2- Les obligations pendant le fonctionnement de la structure

Les projets ou les structures de grande envergure qui n’ont pas réalisé l’étude d’impact environnemental et social ou qui existent avant l’entrée en vigueur de la législation et la réglementation en vigueur en la matière sont soumis à l’obligation de la réalisation de l’audit environnemental et social. Les frais relatifs à cet audit sont à la charge du promoteur. Tout comme dans le cadre des projets soumis à étude d’impact environnemental et social, tout promoteur d’un projet soumis à audit environnemental est tenu de produire un rapport semestriel sur la mise en œuvre du plan de gestion environnemental au ministère en charge de l’environnement. Ils sont aussi soumis à la surveillance administrative.

La réalisation de l’audit environnemental et social donne droit à la délivrance par l’administration en charge de l’environnement du certificat de conformité environnementale.

Les structures qui désirent opérer dans la gestion des déchets et la manipulation des emballages plastiques sont assujetties à l’obtention d’un permis environnemental délivré par le Ministre en charge de l’environnement. L’arrêté du 15 octobre 2012 qui réglemente ce permis en distingue 4 types :

  • Le permis environnemental pour le tri, la collecte, le transport et l’élimination finale des déchets toxiques et/ou dangereux, déchets médicaux, pharmaceutiques et déchets hospitaliers liquides ;
  • Le permis environnemental pour le tri, la collecte, le transport, le stockage, la valorisation, le recyclage, le traitement et l’élimination finale des déchets non dangereux et déchets liquides ;
  • Le permis environnemental pour la fabrication, l’importation, la commercialisation ou la distribution des emballages non biodégradables ;
  • Le permis environnemental pour la collecte, l’évacuation, le stockage, la valorisation, le recyclage, le traitement et l’élimination finale des déchets d’équipements électriques et électroniques.

Tout permis environnemental peut être suspendu ou retiré en cas de non respect de la réglementation en vigueur. Le permis environnemental est incessible. Sont également soumis à l’obtention d’un permis environnemental les importateurs des produits de la brocante. Il convient de préciser que la production, la commercialisation des emballages plastiques de moins de 61 microns reste interdite au Cameroun.

Tout mouvement de déchets est conditionné par la délivrance par les services compétents du Ministère en charge de l’environnement d’un manifeste de traçabilité des déchets.

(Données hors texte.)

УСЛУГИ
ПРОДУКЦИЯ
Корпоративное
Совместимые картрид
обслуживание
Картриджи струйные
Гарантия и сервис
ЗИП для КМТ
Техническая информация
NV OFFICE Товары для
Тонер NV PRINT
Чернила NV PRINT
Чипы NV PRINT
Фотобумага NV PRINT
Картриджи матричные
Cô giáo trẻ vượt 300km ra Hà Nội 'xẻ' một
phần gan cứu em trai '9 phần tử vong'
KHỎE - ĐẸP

En conclusion, disons que le cadre institutionnel et normatif de gestion de l’environnement a pris de l’épaisseur depuis la conférence de Rio en 1992. Aujourd’hui, la loi cadre et ses textes d’application fixent un certain nombre de conditions à remplir par tout porteur de projet afin que l’environnement soit protégé tant avant, pendant qu’après le fonctionnement dudit projet. Il en est ainsi de la remise en l’état du site dans le cadre de certains projets notamment les projets miniers et de travaux publics. Le non respect des obligations environnementales est susceptible de peine d’emprisonnement et d’amendes (Pour en savoir plus, nous vous recommandons notre article sanction, réglementation et législation environnementale au Cameroun).

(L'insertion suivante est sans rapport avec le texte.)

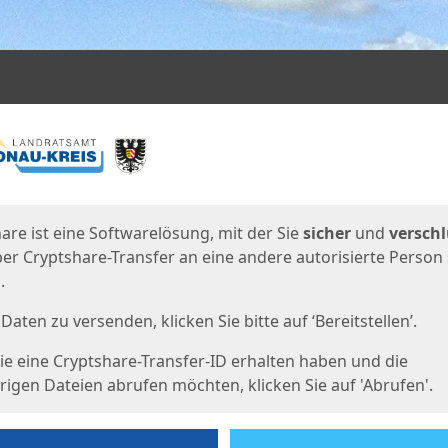
en
eite
are ist eine Softwarelösung, mit der Sie
sicher
und
verschl
er Cryptshare-Transfer an eine andere autorisierte Person
.
Daten zu versenden, klicken Sie bitte auf ‘Bereitstellen’.
e eine Cryptshare-Transfer-ID erhalten haben und die
igen Dateien abrufen möchten, klicken Sie auf 'Abrufen'.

Loin d’avoir fait le tour de la question, nous pensons que ce travail peut servir de boussole environnementale aux porteurs de projet afin que leurs activités soient respectueuses de l’environnement ; car c’est à ce prix que nous pourrons satisfaire nos besoins sans compromettre la possibilité pour les générations futures à satisfaire les leurs : c’est le développement durable.